FRUSTRATED HOMICIDE- ESSENTIAL REQUISITES FOR COMPLETE SELF-DEFENSE

Facts: Early in the morning of August 25, 1994, Romeo C. Boringot was awakened by his wife Aida, the latter having
heard somebody shouting invectives at her husband, viz: “You ought to be killed, you devil.” So Romeo stood up and
peeped to see who was outside. When he did not see anybody, he proceeded towards the road.
Upon passing by a coconut tree, he was suddenly hacked at the back with bolo which was more that 1 foot long. He
looked back at his assailant and he recognized him to be appellant Conrado whom he knew since the 1970’s and
whose face he clearly saw as light from the moon illuminated the place. Appellant went on hacking him, hitting him in
different parts of the body, including ears and the head. While hitting him, appellant was shouting invectives at him.
Appellant also hit him with a guitar causing Romeo to sustain an injury on his forehead. All in all, he sustained 11
wounds.
Petitioner invoked self-defense.

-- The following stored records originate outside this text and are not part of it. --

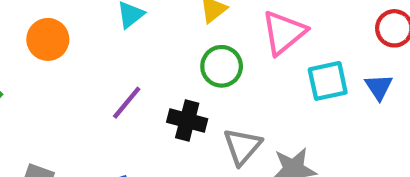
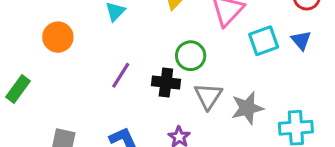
green circle: (222, 66) -> (191, 56), moved

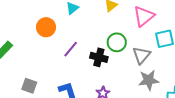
orange circle: (58, 37) -> (46, 27), moved
gray triangle: (208, 96) -> (141, 55), moved

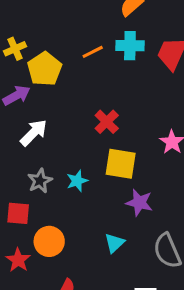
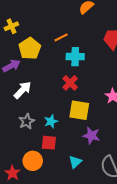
cyan cross: (130, 46) -> (75, 57), moved
yellow cross: (15, 49) -> (11, 26), moved
red square: (18, 213) -> (49, 143), moved

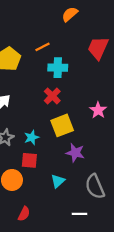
yellow square: (79, 110) -> (62, 125), turned -30

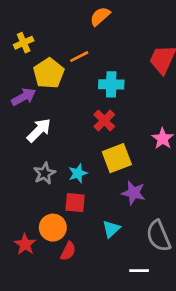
orange semicircle: (70, 14) -> (100, 16), moved
orange line: (42, 47) -> (79, 57), moved
red semicircle: (24, 214) -> (68, 251), moved

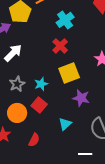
cyan cross: (111, 84) -> (65, 20), turned -36
red square: (75, 203) -> (39, 105), turned 35
orange circle: (53, 228) -> (17, 113), moved

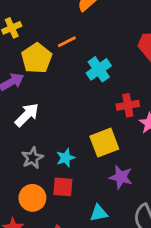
red cross: (60, 46) -> (128, 105), moved, turned 35
red square: (39, 105) -> (63, 187), turned -35
cyan triangle: (65, 124) -> (99, 213), turned 32

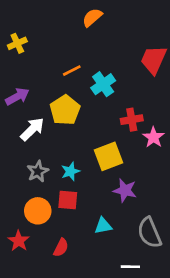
orange line: (67, 42) -> (72, 71), moved
yellow pentagon: (37, 58) -> (65, 110), moved

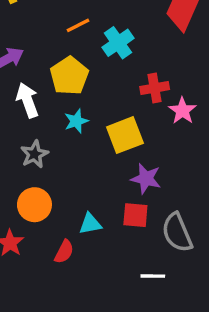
white arrow: (32, 129) -> (28, 100), turned -65
cyan star: (70, 171) -> (76, 121), moved
red square: (68, 200) -> (135, 215), moved
cyan triangle: (103, 226) -> (90, 224), moved

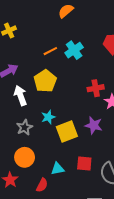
cyan cross: (118, 43) -> (74, 50), moved
cyan star: (76, 121) -> (48, 117), moved
yellow square: (125, 135) -> (67, 132), moved
purple star: (146, 179) -> (94, 125), moved

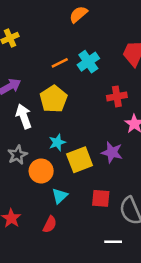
red cross: (96, 88) -> (117, 96), moved
gray star: (25, 127) -> (17, 155), moved
orange circle: (25, 157) -> (41, 171), moved
cyan triangle: (58, 169) -> (60, 196), moved, turned -32

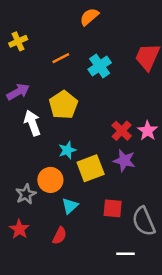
orange line: (60, 63) -> (61, 58), moved
red cross: (117, 96) -> (122, 131), moved, turned -36
gray star: (17, 155) -> (26, 194), moved

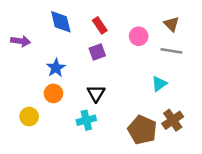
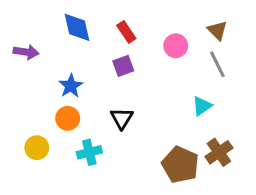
gray line: (171, 51) -> (217, 64), turned 55
cyan cross: (86, 120) -> (89, 152), moved

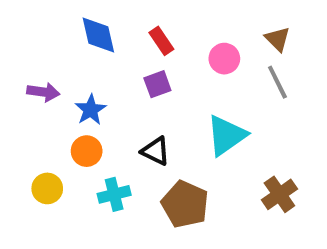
purple arrow: (26, 52) -> (43, 92), moved
cyan triangle: (202, 106) -> (226, 135), moved, size x1.6
black triangle: (122, 118) -> (155, 151), turned -35
brown pentagon: (180, 165) -> (185, 204), moved

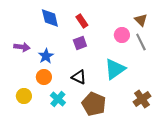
pink circle: (224, 59) -> (122, 35), moved
cyan cross: (114, 194) -> (58, 99), turned -35

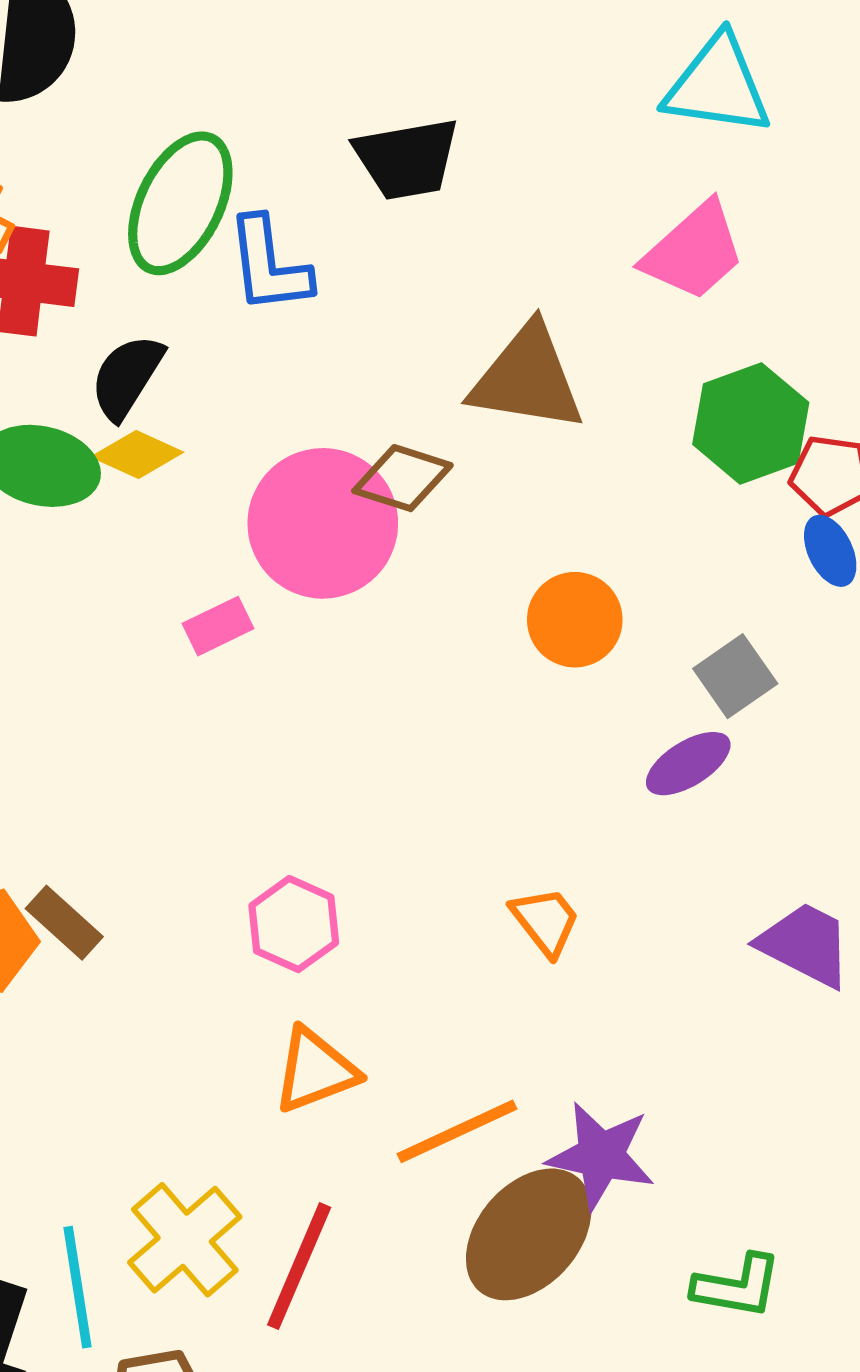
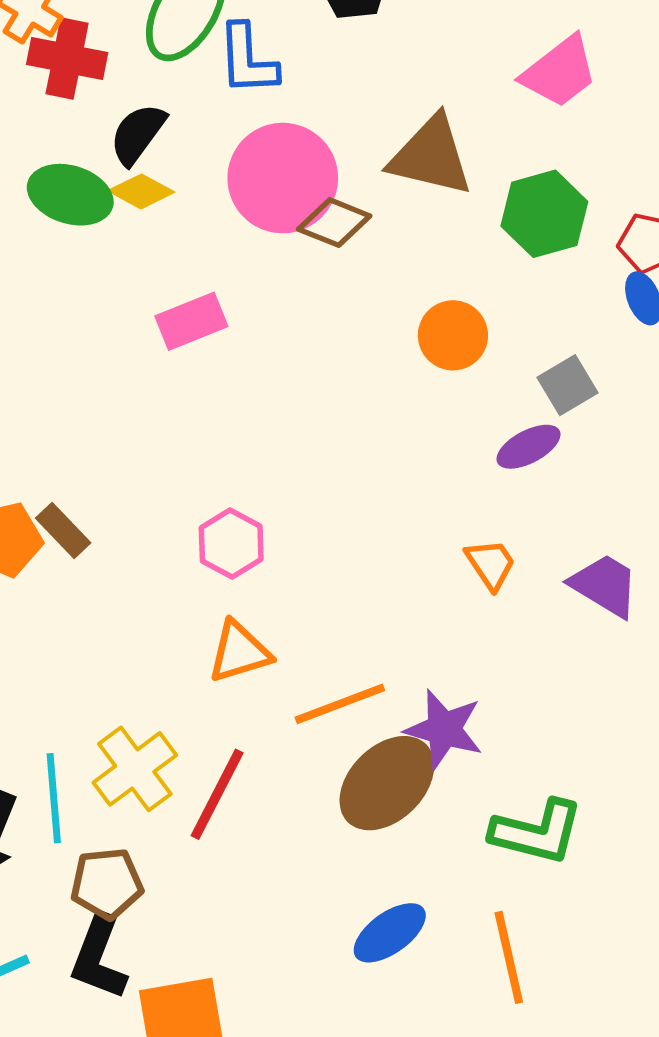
green hexagon: (751, 423) -> (544, 214), moved
pink circle: (323, 523) -> (283, 178), moved
pink rectangle: (218, 626) -> (191, 321), size x1.4
orange trapezoid: (546, 921) -> (491, 564), moved
green L-shape: (737, 1286) -> (537, 832), size x1.4

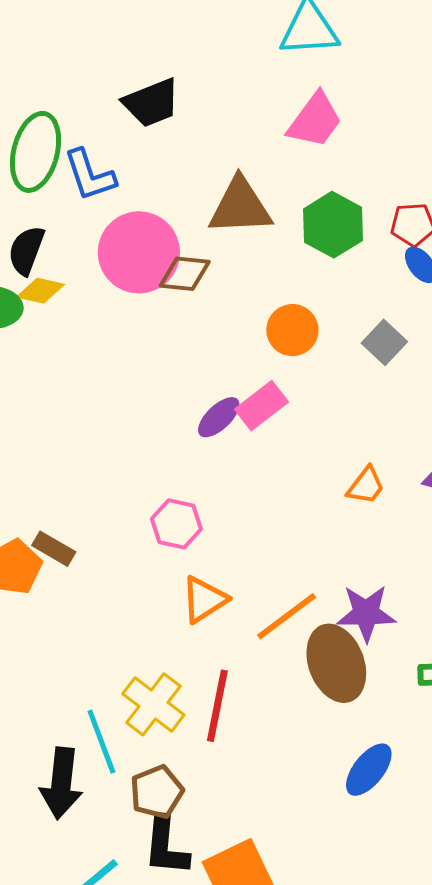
pink rectangle: (191, 321) -> (261, 406), moved
purple ellipse: (528, 447) -> (219, 417), moved
orange trapezoid: (491, 564) -> (366, 486), turned 87
brown ellipse: (387, 783) -> (336, 663), turned -50

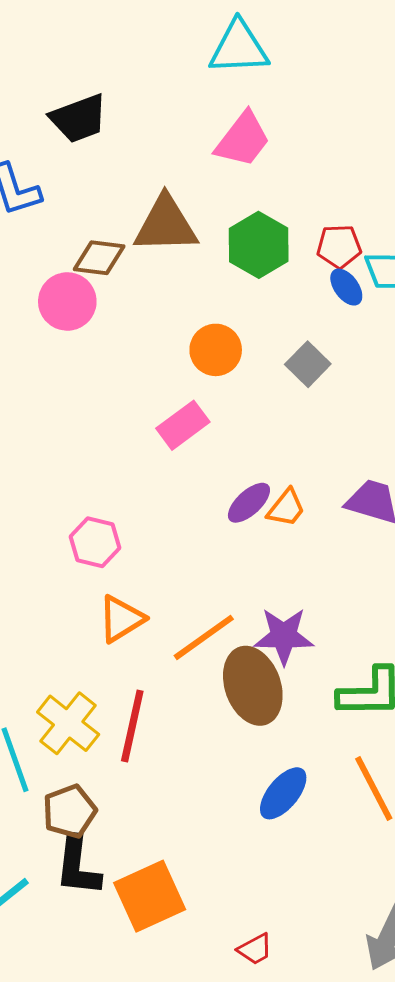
pink circle: (139, 252) -> (67, 301), moved, size x0.7
brown diamond: (185, 274) -> (99, 258), moved
purple ellipse: (219, 417) -> (249, 503), moved

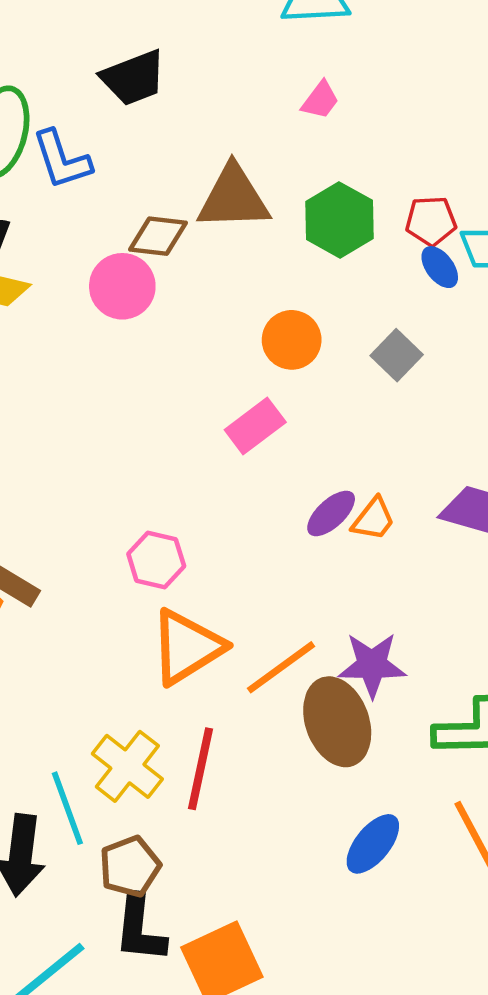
pink trapezoid: (243, 139) -> (320, 100), size x0.6
orange triangle: (121, 619) -> (187, 647), size x1.4

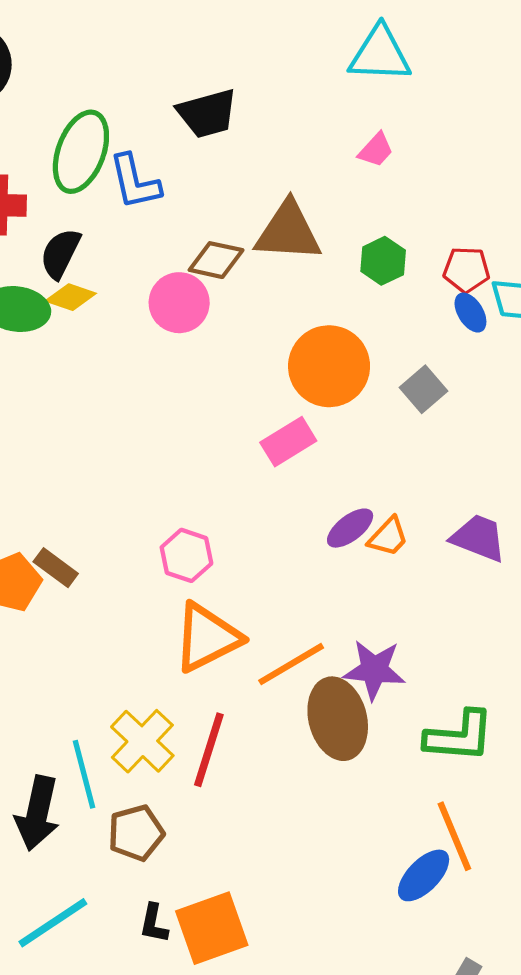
green hexagon: (339, 220) -> (383, 261), size x0.7
orange circle: (292, 340) -> (329, 366), size x1.5
blue ellipse: (373, 844) -> (424, 875), moved
black L-shape: (140, 929) -> (154, 923), moved, size x0.6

The trial court rejected petitioner’s plea of self-defense and convicted him of
frustrated homicide.

Issue: Whether or not petitioner acted in self-defense.

Held: The petitioner was burdened to prove, with clear and convincing evidence, the confluence of the three essential
requisites for complete self-defense: (a) unlawful aggression on the part of the victim; (b) reasonable means used by
the person defending himself to repel or prevent the unlawful to repel or prevent the unlawful aggression; (c) lack of
sufficient provocation on the part of the person defending himself. By invoking self-defense, the petitioner thereby
submitted having deliberately caused the victim’s injuries. The burden of proof is shifted to him to prove with clear
and convincing all the requisites of his affirmative defense. He must rely on the strength of his own evidence and not
the weakness of that of the disbelieved after the petitioner admitted inflicting the mortal injuries on the victim. In this
case, the petitioner failed to prove his affirmative defense.
The number, nature and location of the victim’s wounds belie the petitioner’s claim that the said wounds or the victim
were inflicted as they duel with each other.
Witness for the petitioner testified that the wounds sustained by petitioner could not have been caused by bolo.
Petitioner never surrendered voluntarily to the police and admitted that he had injured the victim. This would have
bolstered his claim that he hacked the victim to defend himself. The petitioner did not do so.